Task goal: Set out exactly, and with nothing added, the line containing "nuage. Elles font, en" and every line after it through the final line of the data.

BEGIN

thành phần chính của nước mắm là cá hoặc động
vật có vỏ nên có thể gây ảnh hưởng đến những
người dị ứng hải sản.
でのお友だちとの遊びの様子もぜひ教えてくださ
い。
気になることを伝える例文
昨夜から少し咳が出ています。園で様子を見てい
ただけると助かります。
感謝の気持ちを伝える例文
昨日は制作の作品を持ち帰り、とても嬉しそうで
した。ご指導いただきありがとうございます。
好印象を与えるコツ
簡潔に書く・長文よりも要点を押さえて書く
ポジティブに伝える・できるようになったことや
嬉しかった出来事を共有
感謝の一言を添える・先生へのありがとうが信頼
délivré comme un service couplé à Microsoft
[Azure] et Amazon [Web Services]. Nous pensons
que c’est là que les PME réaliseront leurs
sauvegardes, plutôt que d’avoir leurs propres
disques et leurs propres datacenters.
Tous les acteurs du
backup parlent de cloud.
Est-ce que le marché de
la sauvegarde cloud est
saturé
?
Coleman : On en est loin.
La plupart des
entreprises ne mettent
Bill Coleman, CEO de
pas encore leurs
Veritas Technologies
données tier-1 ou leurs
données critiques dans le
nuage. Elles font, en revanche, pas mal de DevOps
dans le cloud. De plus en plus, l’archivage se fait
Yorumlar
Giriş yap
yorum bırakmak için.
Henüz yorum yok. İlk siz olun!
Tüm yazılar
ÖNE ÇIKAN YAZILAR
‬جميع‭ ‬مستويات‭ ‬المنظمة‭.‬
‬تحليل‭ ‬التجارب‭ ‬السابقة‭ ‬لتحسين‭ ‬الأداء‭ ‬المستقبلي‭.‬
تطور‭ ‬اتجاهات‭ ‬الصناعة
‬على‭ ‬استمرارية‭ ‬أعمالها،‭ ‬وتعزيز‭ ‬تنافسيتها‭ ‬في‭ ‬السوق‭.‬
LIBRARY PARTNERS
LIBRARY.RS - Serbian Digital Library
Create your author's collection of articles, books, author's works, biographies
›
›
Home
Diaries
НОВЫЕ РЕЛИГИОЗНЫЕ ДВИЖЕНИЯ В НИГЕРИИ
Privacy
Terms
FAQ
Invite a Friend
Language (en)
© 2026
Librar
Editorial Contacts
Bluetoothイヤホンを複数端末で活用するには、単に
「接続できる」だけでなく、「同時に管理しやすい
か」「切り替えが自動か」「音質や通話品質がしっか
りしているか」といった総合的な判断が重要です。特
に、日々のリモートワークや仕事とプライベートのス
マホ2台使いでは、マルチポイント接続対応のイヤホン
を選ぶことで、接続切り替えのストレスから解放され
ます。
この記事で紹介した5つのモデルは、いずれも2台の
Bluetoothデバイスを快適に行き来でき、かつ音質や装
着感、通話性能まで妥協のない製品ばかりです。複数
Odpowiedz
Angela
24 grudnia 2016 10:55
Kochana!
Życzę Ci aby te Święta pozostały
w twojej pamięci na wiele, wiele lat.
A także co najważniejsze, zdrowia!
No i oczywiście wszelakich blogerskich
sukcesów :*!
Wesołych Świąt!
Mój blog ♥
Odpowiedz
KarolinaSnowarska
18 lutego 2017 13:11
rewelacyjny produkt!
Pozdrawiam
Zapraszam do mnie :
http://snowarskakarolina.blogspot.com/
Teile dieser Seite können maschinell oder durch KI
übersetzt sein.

END

Problem solution:
nuage. Elles font, en revanche, pas mal de DevOps
dans le cloud. De plus en plus, l’archivage se fait
Yorumlar
Giriş yap
yorum bırakmak için.
Henüz yorum yok. İlk siz olun!
Tüm yazılar
ÖNE ÇIKAN YAZILAR
‬جميع‭ ‬مستويات‭ ‬المنظمة‭.‬
‬تحليل‭ ‬التجارب‭ ‬السابقة‭ ‬لتحسين‭ ‬الأداء‭ ‬المستقبلي‭.‬
تطور‭ ‬اتجاهات‭ ‬الصناعة
‬على‭ ‬استمرارية‭ ‬أعمالها،‭ ‬وتعزيز‭ ‬تنافسيتها‭ ‬في‭ ‬السوق‭.‬
LIBRARY PARTNERS
LIBRARY.RS - Serbian Digital Library
Create your author's collection of articles, books, author's works, biographies
›
›
Home
Diaries
НОВЫЕ РЕЛИГИОЗНЫЕ ДВИЖЕНИЯ В НИГЕРИИ
Privacy
Terms
FAQ
Invite a Friend
Language (en)
© 2026
Librar
Editorial Contacts
Bluetoothイヤホンを複数端末で活用するには、単に
「接続できる」だけでなく、「同時に管理しやすい
か」「切り替えが自動か」「音質や通話品質がしっか
りしているか」といった総合的な判断が重要です。特
に、日々のリモートワークや仕事とプライベートのス
マホ2台使いでは、マルチポイント接続対応のイヤホン
を選ぶことで、接続切り替えのストレスから解放され
ます。
この記事で紹介した5つのモデルは、いずれも2台の
Bluetoothデバイスを快適に行き来でき、かつ音質や装
着感、通話性能まで妥協のない製品ばかりです。複数
Odpowiedz
Angela
24 grudnia 2016 10:55
Kochana!
Życzę Ci aby te Święta pozostały
w twojej pamięci na wiele, wiele lat.
A także co najważniejsze, zdrowia!
No i oczywiście wszelakich blogerskich
sukcesów :*!
Wesołych Świąt!
Mój blog ♥
Odpowiedz
KarolinaSnowarska
18 lutego 2017 13:11
rewelacyjny produkt!
Pozdrawiam
Zapraszam do mnie :
http://snowarskakarolina.blogspot.com/
Teile dieser Seite können maschinell oder durch KI
übersetzt sein.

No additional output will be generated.